In seasonally adjusted terms, building approvals for the three months to April 2020 quarter increased in Tasmania (up 18.4 per cent compared with the last quarter), NSW (up 10.9 per cent quarter-on-quarter), Western Australia (up 10.4 per cent) and Victoria (up 9.3 per cent). 

Meanwhile, approvals declined in Queensland (to be down 1.4 per cent quarter-on-quarter) and South Australia (down 2.5 per cent) also in seasonally adjusted terms. 

New home building to weigh on GDP

Mr Reardon noted that the construction industry “directly engaged” over 1 million employees in 2018-19 and contributed 5.8 per cent to GDP.

“New home building activity will weigh further on Australia’s GDP growth in the second half of 2020,” he said.

“Following [Wednesday]’s negative GDP result for the March quarter – and the expected negative result for the June quarter – the economy is in urgent need of measures to kickstart our post-COVID-19 recovery. 

“The persistent decline in residential building activity has detracted from GDP for the last six quarters and is already 14 per cent down from the peak. This contraction was prior to the COVID-19 restrictions impacting home building.”

Mr Reardon stated that a “sharper contraction in residential building activity is imminent.”

“The long lead times for residential building mean that the full impact of the COVID-19 crisis on residential building won’t hit GDP until later in the year.

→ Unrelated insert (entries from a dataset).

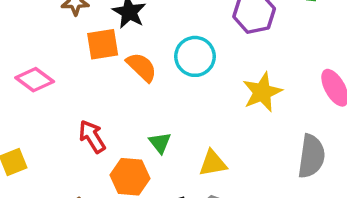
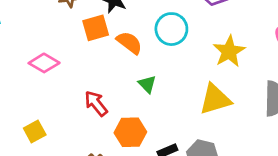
green triangle: (160, 143) -> (147, 84), moved
yellow triangle: (213, 163) -> (215, 99), moved, size x1.4

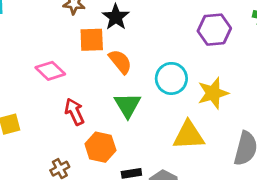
cyan circle: (171, 29) -> (171, 78), moved
pink diamond: (44, 63) -> (50, 71), moved
green triangle: (147, 84) -> (128, 105), size x1.5

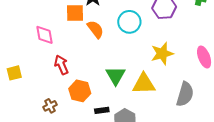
pink diamond: (50, 71) -> (44, 35), turned 35
cyan circle: (171, 78) -> (129, 22), moved
green triangle: (128, 105) -> (116, 76), moved

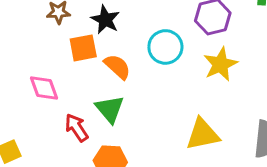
yellow star: (162, 54) -> (220, 64), moved
green triangle: (116, 76) -> (110, 109), moved

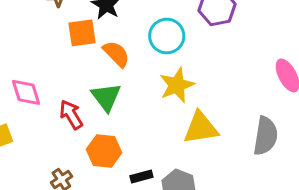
yellow star: (220, 64) -> (177, 85), moved
pink diamond: (44, 88) -> (26, 92), moved

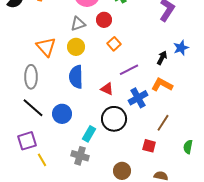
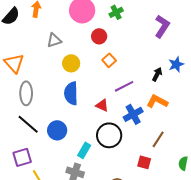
gray triangle: (78, 24) -> (54, 40), moved
orange triangle: (46, 47) -> (14, 63), moved

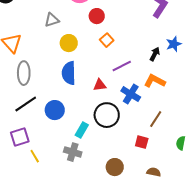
red triangle: (102, 105) -> (100, 85), turned -32
blue cross: (133, 114) -> (131, 94), turned -30
black line: (28, 124) -> (26, 104), turned -75

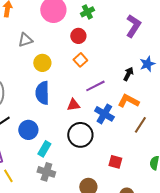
red circle: (97, 16) -> (78, 36), moved
brown line: (156, 119) -> (140, 125), moved
cyan rectangle: (82, 130) -> (44, 149), moved

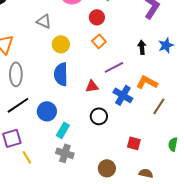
gray triangle: (25, 40) -> (44, 21), turned 42
black arrow: (128, 74) -> (142, 47), moved, turned -32
black circle: (80, 135) -> (99, 116), size x0.7

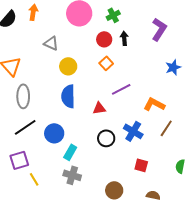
black arrow: (142, 47) -> (124, 38), moved
blue cross: (123, 95) -> (133, 131), moved

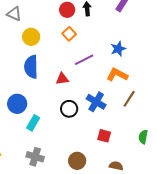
blue star: (173, 67) -> (118, 49), moved
gray cross: (72, 175) -> (35, 157), moved

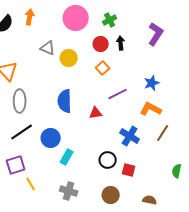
yellow circle: (31, 37) -> (69, 58), moved
black circle: (69, 109) -> (108, 160), moved
red square: (104, 136) -> (129, 170), moved

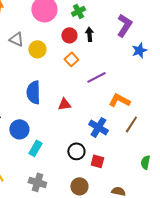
blue star: (152, 83) -> (139, 50), moved
purple line: (118, 94) -> (96, 77), moved

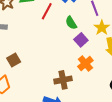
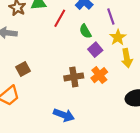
brown cross: (63, 80) -> (74, 77), moved

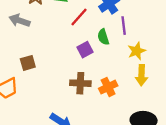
purple line: (111, 17) -> (124, 26), moved
purple square: (95, 50) -> (85, 50), moved

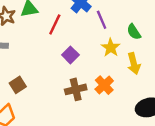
green semicircle: (103, 37) -> (134, 32), moved
yellow star: (137, 51) -> (111, 48), moved

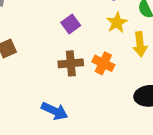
orange cross: (104, 85) -> (103, 63), turned -30

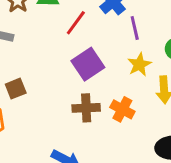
purple square: (71, 24) -> (88, 64), size x1.5

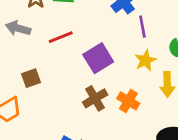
red line: (76, 23) -> (61, 37), moved, turned 30
brown cross: (86, 108) -> (95, 98), turned -30

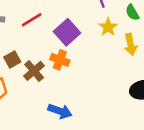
brown cross: (95, 98) -> (34, 71), moved
orange cross: (128, 101) -> (60, 60), moved

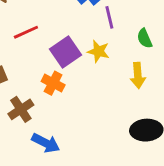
yellow star: (108, 27) -> (98, 51), moved, turned -30
brown cross: (34, 71) -> (21, 109), moved

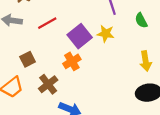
yellow arrow: (138, 75) -> (146, 61), moved
orange cross: (53, 83) -> (72, 61), turned 36

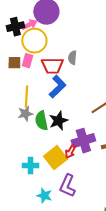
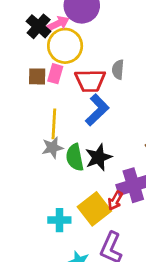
black cross: (15, 27) -> (39, 26), turned -36

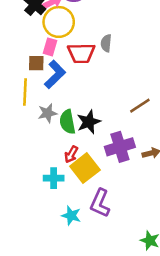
brown square: (37, 76) -> (36, 63), moved
blue L-shape: (97, 110) -> (55, 74), moved
yellow line: (54, 124) -> (25, 92), moved
red arrow: (115, 201) -> (71, 154), moved

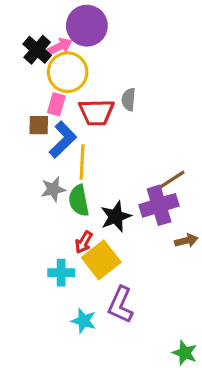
yellow line: (25, 92) -> (82, 162), moved
black star: (89, 122) -> (116, 217), moved
purple cross: (120, 147) -> (159, 205), moved

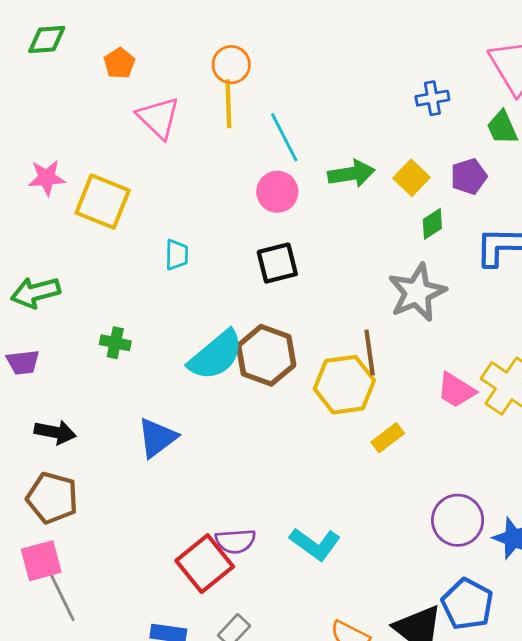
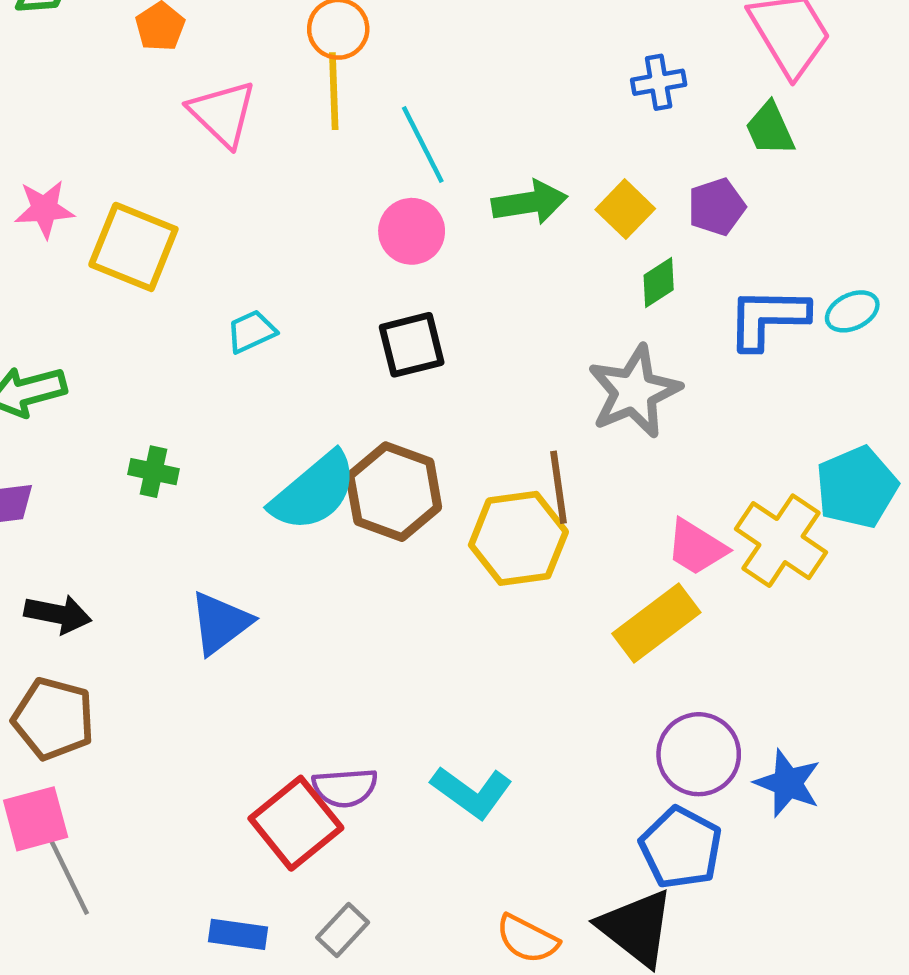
cyan trapezoid: (177, 255) -> (251, 331), turned -116
yellow rectangle: (388, 438) -> (656, 623), moved, size x1.6
blue pentagon: (467, 604) -> (681, 848), moved

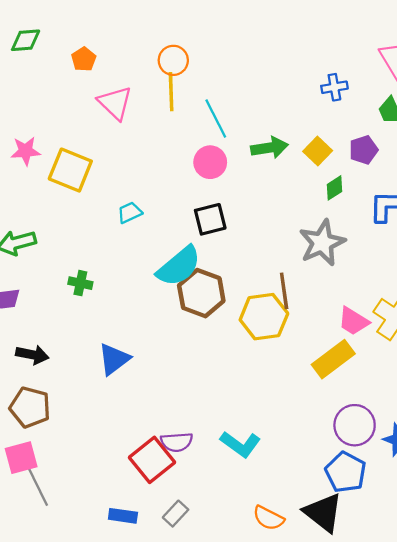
cyan semicircle: (314, 492) -> (179, 266), moved

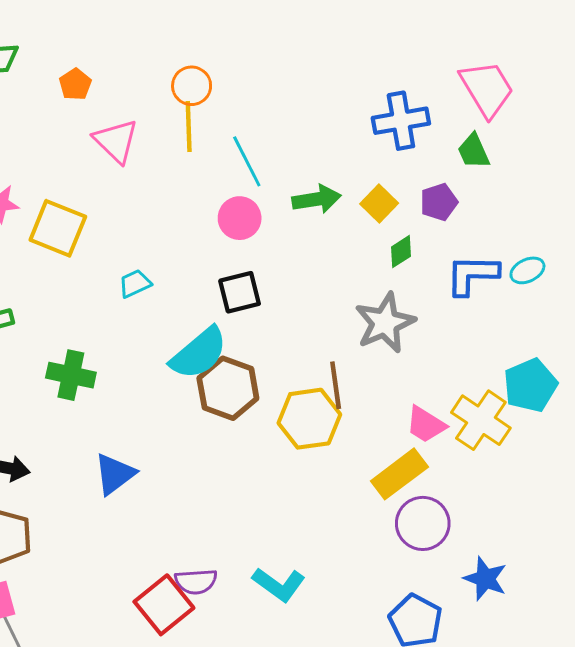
blue cross: (334, 87) -> (401, 121), size x1.6
green cross: (80, 283) -> (71, 375), size x1.5
purple circle: (355, 425) -> (423, 523), moved

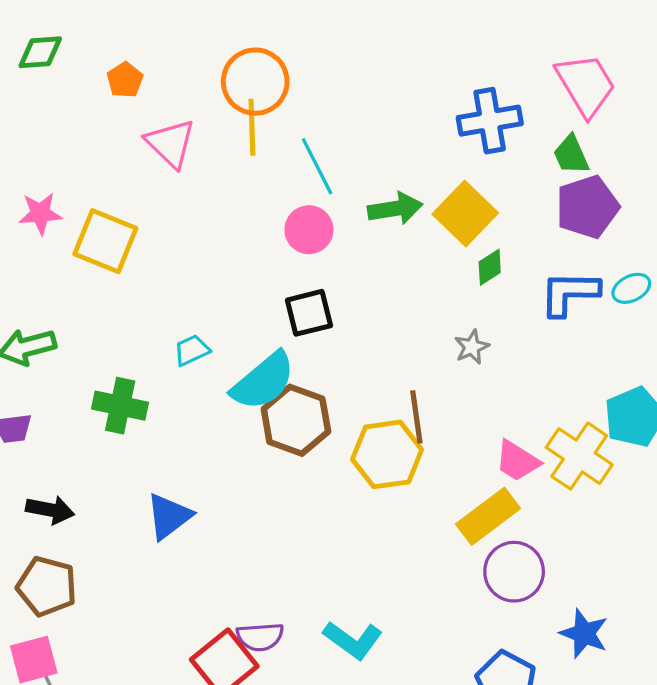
orange circle: (192, 86) -> (255, 82), size x1.5
purple pentagon: (439, 202) -> (587, 207), moved, size x1.5
yellow square: (379, 204) -> (465, 213), size x1.5
cyan trapezoid: (135, 284) -> (192, 350), moved
gray star: (385, 323) -> (472, 347), size x0.5

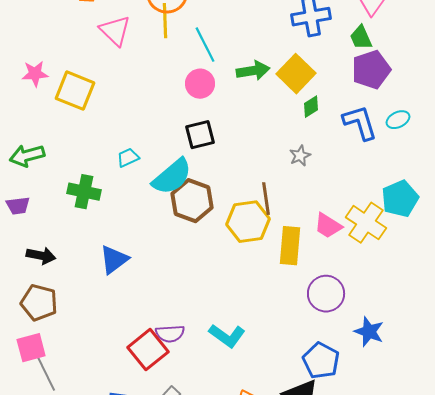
blue L-shape: (569, 293) -> (360, 123), turned 72
yellow rectangle: (488, 516) -> (290, 246), moved, turned -48

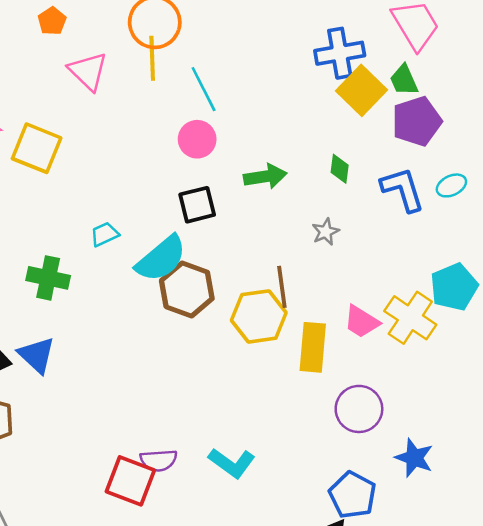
green arrow: (253, 71) -> (265, 176), moved
yellow square: (296, 74) -> (362, 90), moved
green diamond: (311, 107) -> (340, 169), turned -50
blue triangle: (114, 260) -> (37, 355), moved, turned -40
red square: (148, 350) -> (130, 481), turned -30

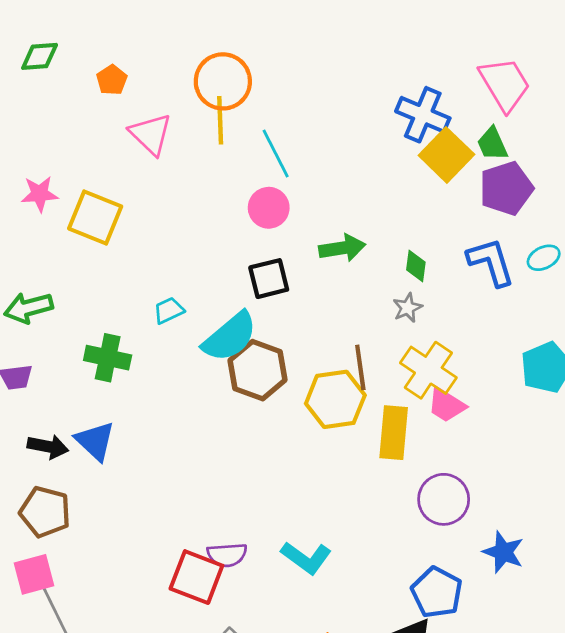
blue cross: (340, 53) -> (423, 115), turned 33
green diamond: (340, 169) -> (416, 266), moved
yellow cross: (410, 318) -> (428, 370), moved

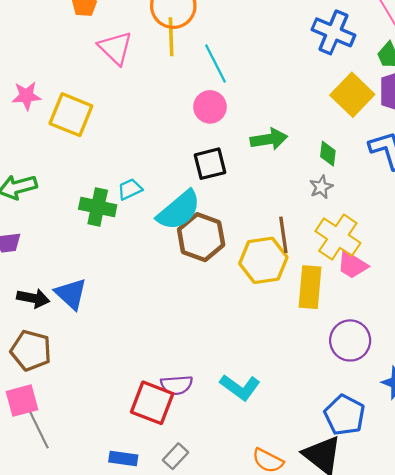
yellow square: (446, 155) -> (352, 95), moved
green cross: (108, 358) -> (98, 207), moved

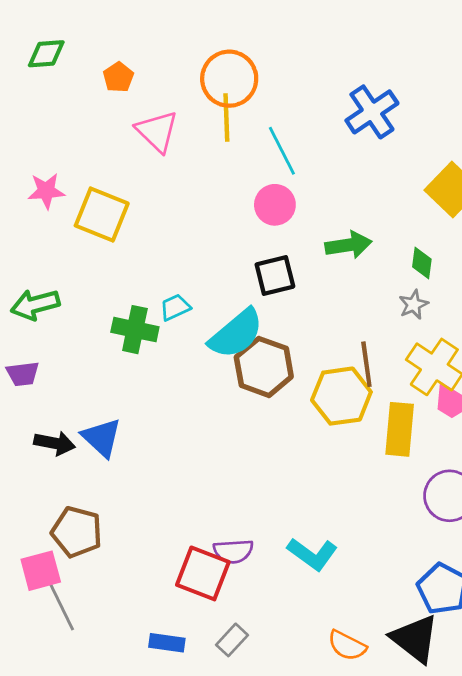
blue cross: (333, 32) -> (372, 112), moved, turned 33
brown pentagon: (31, 350) -> (77, 532), moved

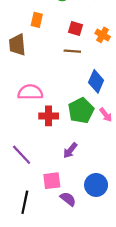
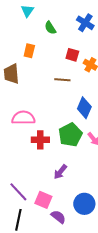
red square: (76, 28) -> (72, 55), moved
purple line: (22, 155) -> (18, 192), moved
pink square: (52, 181) -> (43, 200), turned 30

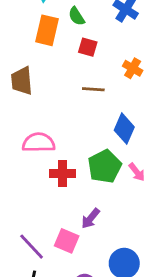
orange rectangle: (29, 51) -> (47, 30), moved, size x1.5
red square: (72, 55) -> (88, 47), moved
pink square: (43, 200) -> (67, 241), moved

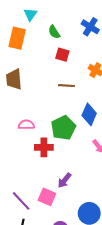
orange rectangle: (47, 30) -> (17, 38), moved
pink semicircle: (39, 143) -> (26, 125), size x0.7
green pentagon: (105, 166) -> (63, 128), moved

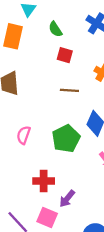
pink semicircle: (26, 125) -> (24, 135), turned -70
red cross: (44, 147) -> (44, 181), moved

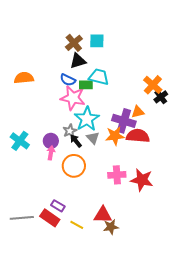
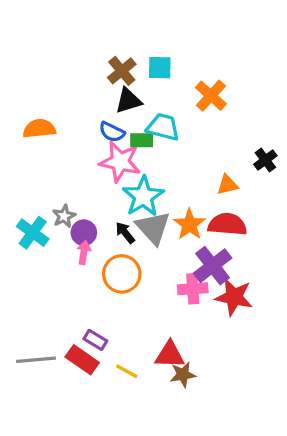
orange cross: (153, 85) -> (211, 96), moved
purple cross: (124, 121) -> (213, 266), moved, turned 35
gray star: (70, 131) -> (64, 216), moved
orange star: (115, 136) -> (189, 224), turned -30
gray triangle: (93, 138) -> (153, 228), size x1.6

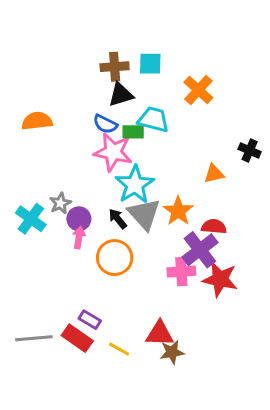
brown cross: (122, 71) -> (115, 67), turned 36
black cross: (265, 160) -> (250, 150), turned -30
red semicircle: (227, 224) -> (214, 227), moved, size x0.7

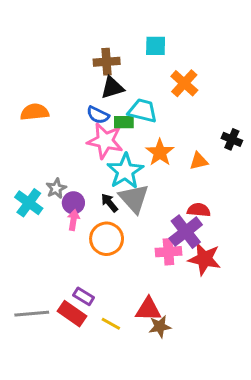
cyan square: (150, 64) -> (156, 46), moved
orange star: (178, 211) -> (160, 152), moved

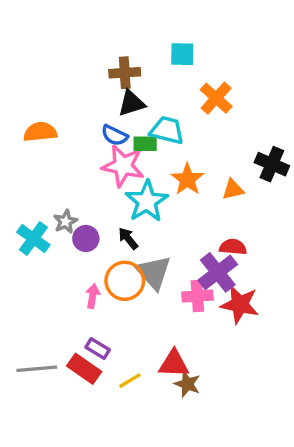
black cross: (232, 139) -> (272, 164), size x1.4
gray triangle: (134, 198) -> (153, 272), moved
pink arrow: (73, 220) -> (93, 296), moved
yellow line: (111, 324) -> (130, 381), turned -60
brown star: (160, 327) -> (187, 384), turned 30

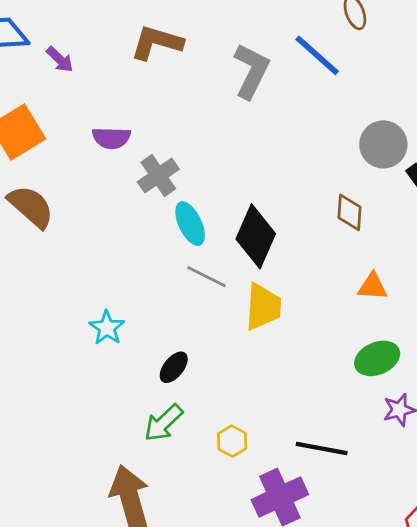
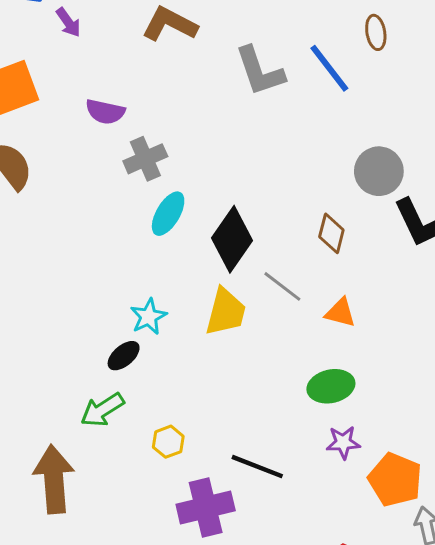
gray L-shape: (251, 71) -> (260, 71), turned 124
cyan ellipse: (190, 224) -> (168, 214), turned 45
gray line: (207, 277) -> (282, 286), moved
cyan star: (107, 328) -> (148, 317), moved

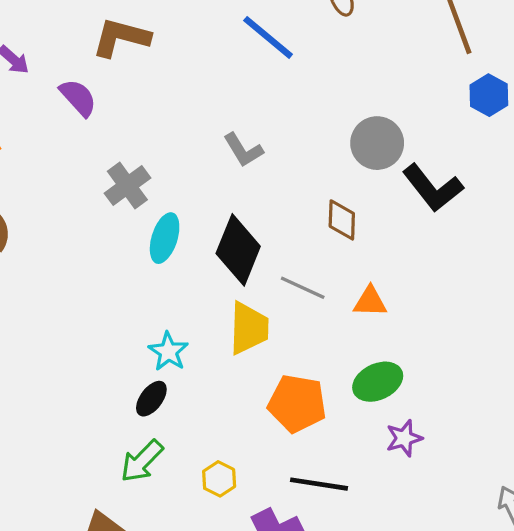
blue line: (329, 68) -> (268, 37), moved
gray L-shape: (260, 71) -> (243, 150), moved, size x0.7
purple semicircle: (105, 112) -> (78, 98), moved, turned -132
orange pentagon: (395, 480) -> (297, 404), moved

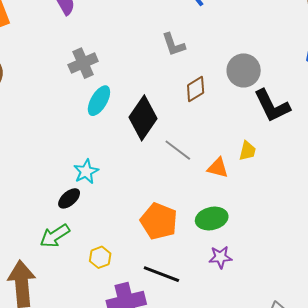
gray L-shape: (243, 150) -> (174, 44), moved
brown diamond: (342, 220) -> (196, 89), moved, turned 44
yellow trapezoid: (249, 328) -> (247, 151), moved, size x0.6

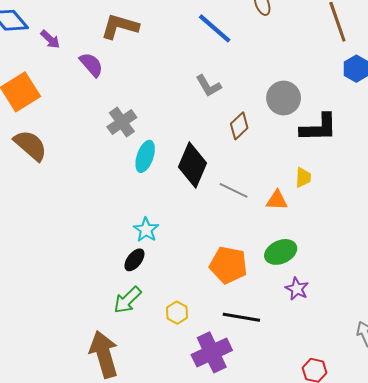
black L-shape: (272, 106) -> (319, 128), turned -54
purple star: (220, 257) -> (297, 289), turned -30

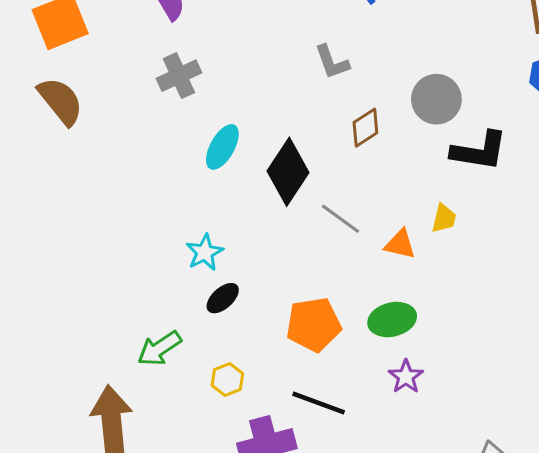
gray cross: (122, 122) -> (179, 76), moved
black ellipse: (134, 260) -> (223, 298), moved
orange pentagon: (228, 265) -> (314, 325), turned -30

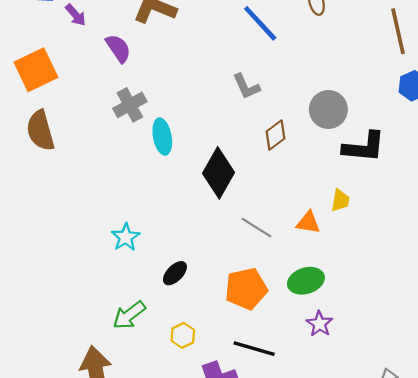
brown semicircle: (61, 101) -> (40, 131), turned -153
cyan ellipse: (222, 147) -> (162, 136), moved, turned -36
gray line: (340, 219) -> (256, 228), moved
cyan star: (205, 252) -> (126, 237), moved

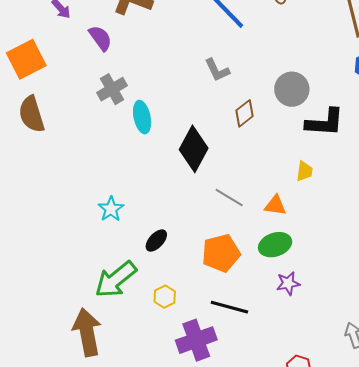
orange triangle: (308, 223) -> (275, 205), moved
green arrow: (129, 315) -> (116, 279), size x1.4
purple star: (319, 324) -> (288, 283), turned 30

“Without appropriate support, up to half a million jobs could be at risk as the number of homes Australians will build next year is expected to be around half of the number of homes we built last year,” Mr Reardon warned. 

He stated that the impact of halting overseas migration, the absence of international student arrivals and an uncertain domestic economy will all likely see the housing market continue to contract throughout 2020 and 2021.

“This shock will reverberate through the residential building industry, up and down the supply chain. Employment in the sector is not expected to recover within the next two years. 

“The sector engages over 1 million people, and we expect to build half as many homes next year as we did last year, requiring a halving of the number of hours worked on building sites,” concluded Mr Reardon.